This book is a 2007 Fantasy and Science Fiction Cybils Award Nominee.
It all began when Saren said "No."
She refused. Utterly.
She knew a secret about the man she was being asked to marry -- an horrific and terrifying secret. No one believed her, but she knew what he really was, and what he did. She was betrothed, in her heart, she told her father, to a prince from a tiny kingdom. She would have no one except himself.
Her father locked her into a tower for seven years for her refusal.
Herself.
And her maid.
Seven years. It seems like an eternity.
Saren wept. Maid Dashti took stock of their food and sang. She was a peasant girl, and a mucker, one used to dealing with cattle on the steppes. Healing was in her songs. Sure, she had lived in the wild, but since her mother had died, she'd had no safe walls around her. She'd sworn never to leave Saren, and so she wouldn't.
When her mistress orders Dashti to impersonate her when the prince Saren claimed to have wanted to marry comes to speak to her, it is against nature and the very gods to do so, but Dashti does it -- in terror. Only after repeated visits, conversations, small gifts and confidences does Dashti realize that she finds the prince kindly and sweet, and her heart begins to betray her. She reminds herself: she is only doing as she is told, only that. Eventually, the prince stops coming --
-- and the evil man comes to them -- sticks his gauntleted hand through the flap where their food is left, taunting them, threatening to set their straw-floored prison on fire, tossing in a few burning pieces of punk upon which they must fling themselves and their bedding to save their skins. The evil man laughs, and his voice sets their teeth on edge. Harried to the edge of endurance, Saren weeps and screams and even Dashti quails in terror.
But then, the evil suitor makes the mistake of shoving his face against the slot in the door.
Saren throws the contents of the chamber pot in his face.

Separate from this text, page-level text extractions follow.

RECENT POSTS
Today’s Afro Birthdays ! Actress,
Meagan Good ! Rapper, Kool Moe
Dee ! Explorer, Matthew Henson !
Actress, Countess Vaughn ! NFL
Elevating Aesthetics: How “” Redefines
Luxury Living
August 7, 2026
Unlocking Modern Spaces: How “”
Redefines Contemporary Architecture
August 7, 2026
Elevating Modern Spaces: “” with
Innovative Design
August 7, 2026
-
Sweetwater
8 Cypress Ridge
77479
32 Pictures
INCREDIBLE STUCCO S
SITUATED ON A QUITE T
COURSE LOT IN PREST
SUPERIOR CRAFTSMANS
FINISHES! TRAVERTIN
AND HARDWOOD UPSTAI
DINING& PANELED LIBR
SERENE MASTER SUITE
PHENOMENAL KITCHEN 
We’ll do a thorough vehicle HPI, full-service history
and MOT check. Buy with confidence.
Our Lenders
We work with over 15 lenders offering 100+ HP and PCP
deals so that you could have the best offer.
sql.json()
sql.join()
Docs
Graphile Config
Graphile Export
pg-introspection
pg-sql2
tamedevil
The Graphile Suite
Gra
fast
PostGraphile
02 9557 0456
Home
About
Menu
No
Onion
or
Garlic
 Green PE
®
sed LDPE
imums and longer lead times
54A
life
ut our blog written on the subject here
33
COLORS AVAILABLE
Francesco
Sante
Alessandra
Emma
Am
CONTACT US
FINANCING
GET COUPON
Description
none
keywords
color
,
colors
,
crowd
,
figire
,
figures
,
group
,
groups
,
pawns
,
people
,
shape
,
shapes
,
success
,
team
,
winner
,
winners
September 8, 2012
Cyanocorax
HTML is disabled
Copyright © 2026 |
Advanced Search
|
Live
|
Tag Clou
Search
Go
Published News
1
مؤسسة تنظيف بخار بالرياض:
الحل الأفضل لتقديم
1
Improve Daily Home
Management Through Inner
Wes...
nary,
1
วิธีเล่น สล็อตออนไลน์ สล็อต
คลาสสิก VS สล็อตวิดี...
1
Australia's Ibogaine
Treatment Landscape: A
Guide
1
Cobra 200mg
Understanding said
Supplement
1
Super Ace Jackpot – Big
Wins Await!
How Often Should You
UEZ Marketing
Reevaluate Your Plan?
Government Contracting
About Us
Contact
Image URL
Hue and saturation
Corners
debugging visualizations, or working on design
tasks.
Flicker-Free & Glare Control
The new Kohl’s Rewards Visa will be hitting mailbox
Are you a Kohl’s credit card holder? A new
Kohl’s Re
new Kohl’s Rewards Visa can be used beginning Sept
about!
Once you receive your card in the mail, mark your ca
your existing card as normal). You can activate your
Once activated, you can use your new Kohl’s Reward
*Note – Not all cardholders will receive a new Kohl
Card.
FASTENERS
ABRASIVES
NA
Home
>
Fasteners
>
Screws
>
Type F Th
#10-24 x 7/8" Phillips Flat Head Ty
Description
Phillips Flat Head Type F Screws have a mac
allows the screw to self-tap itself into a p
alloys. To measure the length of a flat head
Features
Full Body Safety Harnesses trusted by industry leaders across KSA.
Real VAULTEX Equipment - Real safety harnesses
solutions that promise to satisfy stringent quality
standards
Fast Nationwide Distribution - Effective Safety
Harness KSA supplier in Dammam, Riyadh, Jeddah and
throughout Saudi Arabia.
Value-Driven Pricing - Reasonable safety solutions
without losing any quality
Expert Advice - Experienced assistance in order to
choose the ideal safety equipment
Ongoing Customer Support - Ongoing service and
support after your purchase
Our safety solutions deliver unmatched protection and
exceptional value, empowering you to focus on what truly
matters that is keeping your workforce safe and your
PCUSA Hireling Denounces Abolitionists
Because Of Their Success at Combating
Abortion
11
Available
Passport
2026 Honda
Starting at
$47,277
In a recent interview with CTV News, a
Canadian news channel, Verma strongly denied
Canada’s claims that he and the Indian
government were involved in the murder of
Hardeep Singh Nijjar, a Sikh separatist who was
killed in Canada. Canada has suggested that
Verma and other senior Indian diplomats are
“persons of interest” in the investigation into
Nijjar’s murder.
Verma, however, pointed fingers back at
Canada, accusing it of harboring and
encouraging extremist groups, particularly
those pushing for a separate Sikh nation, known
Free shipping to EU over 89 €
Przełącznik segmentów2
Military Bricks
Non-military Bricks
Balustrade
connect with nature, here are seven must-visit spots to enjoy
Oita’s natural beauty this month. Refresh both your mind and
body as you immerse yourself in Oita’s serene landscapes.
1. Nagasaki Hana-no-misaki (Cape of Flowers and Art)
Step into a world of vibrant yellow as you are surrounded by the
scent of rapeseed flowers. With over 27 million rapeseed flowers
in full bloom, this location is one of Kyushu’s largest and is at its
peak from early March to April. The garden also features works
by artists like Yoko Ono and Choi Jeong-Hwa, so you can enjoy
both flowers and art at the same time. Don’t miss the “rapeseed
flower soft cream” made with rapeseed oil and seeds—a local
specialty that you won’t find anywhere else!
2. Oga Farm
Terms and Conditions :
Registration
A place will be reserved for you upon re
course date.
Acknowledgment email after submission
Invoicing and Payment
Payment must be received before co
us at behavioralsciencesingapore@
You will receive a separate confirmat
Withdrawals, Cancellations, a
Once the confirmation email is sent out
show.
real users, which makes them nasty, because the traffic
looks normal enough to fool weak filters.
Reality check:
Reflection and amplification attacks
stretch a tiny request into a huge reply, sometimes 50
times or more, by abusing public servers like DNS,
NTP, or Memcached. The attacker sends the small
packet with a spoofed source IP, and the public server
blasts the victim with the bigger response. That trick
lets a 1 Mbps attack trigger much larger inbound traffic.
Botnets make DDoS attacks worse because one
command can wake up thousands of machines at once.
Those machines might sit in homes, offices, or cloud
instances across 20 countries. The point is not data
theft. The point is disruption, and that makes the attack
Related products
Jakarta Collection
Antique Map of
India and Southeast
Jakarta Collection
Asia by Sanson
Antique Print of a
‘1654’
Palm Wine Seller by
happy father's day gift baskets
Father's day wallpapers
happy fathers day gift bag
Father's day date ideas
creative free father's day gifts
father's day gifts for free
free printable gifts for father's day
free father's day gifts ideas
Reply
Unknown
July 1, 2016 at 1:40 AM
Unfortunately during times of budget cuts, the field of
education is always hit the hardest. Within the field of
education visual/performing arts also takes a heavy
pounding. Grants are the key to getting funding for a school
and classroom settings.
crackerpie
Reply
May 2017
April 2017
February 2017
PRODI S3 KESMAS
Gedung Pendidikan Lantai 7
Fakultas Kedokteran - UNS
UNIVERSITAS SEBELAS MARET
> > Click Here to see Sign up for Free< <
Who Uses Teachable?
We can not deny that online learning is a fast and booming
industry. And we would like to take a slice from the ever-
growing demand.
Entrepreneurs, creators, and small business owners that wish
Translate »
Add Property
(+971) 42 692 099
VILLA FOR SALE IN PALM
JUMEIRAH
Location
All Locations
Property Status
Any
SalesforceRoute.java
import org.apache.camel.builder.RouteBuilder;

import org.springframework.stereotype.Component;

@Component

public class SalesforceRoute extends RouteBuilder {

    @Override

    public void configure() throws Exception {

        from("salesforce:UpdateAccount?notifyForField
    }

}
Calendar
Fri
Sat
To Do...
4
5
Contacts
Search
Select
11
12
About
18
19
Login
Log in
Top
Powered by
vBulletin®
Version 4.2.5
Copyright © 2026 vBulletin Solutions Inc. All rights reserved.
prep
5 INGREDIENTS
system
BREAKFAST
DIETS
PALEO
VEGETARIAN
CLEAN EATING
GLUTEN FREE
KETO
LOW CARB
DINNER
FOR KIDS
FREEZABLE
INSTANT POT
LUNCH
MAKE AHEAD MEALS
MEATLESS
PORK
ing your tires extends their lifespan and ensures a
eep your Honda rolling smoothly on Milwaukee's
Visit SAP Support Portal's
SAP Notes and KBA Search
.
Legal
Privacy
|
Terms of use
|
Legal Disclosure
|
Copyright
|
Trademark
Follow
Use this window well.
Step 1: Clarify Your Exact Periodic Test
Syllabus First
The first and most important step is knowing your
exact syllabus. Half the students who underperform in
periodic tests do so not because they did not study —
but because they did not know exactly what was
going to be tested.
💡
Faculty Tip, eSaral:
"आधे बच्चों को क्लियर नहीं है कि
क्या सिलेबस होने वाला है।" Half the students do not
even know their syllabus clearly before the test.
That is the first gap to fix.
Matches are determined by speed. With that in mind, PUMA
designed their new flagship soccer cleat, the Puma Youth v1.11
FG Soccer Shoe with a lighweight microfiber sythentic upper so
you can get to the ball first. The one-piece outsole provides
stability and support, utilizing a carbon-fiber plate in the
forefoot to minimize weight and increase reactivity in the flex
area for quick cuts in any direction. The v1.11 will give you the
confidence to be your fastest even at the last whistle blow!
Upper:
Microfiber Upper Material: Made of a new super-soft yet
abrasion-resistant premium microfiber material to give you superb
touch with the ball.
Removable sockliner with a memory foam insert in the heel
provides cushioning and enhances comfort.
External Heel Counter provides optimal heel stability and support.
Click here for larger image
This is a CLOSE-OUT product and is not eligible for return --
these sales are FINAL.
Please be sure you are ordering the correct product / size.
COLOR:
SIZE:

Dashti decides there might be something to this girl after all. Between them - peasant and princess, steppes girl and pampered household pet - comes first an understanding. A friendship, of sorts. They try and communicate, to teach each other a little of the world that the other has known. But the days are long. It is hard. Sometimes the cold is mind-dulling, other times the heat has them lying prostrate on the stone floor.
And no one comes for them.
After the sounds of a terrible battle one day, there is no more food, only ...wolves.
And then even the wolf sounds fade.
Seven years bricked into a tower may not just be an eternity -- it may be their lifetimes. Dashti decides they've got to get out -- and reclaim the world.
But can they do it?
A stupendous, creative and arresting retelling of a lesser known tale of the brothers Grimm, Shannon Hale's The Book of a Thousand Days is a long-awaited treat.
1 comment:
This sounds great! I like the idea of a peasant and a princess learning how to combine their wits and resources in order to survive -- and to escape. And the chamber-pot-in-the-face bit is right up my line.
The Brothers Grimm had some horrible, but fascinating, tales; I remember getting hold of one of their books as a child and being amazed that no one took it away from me, given the content.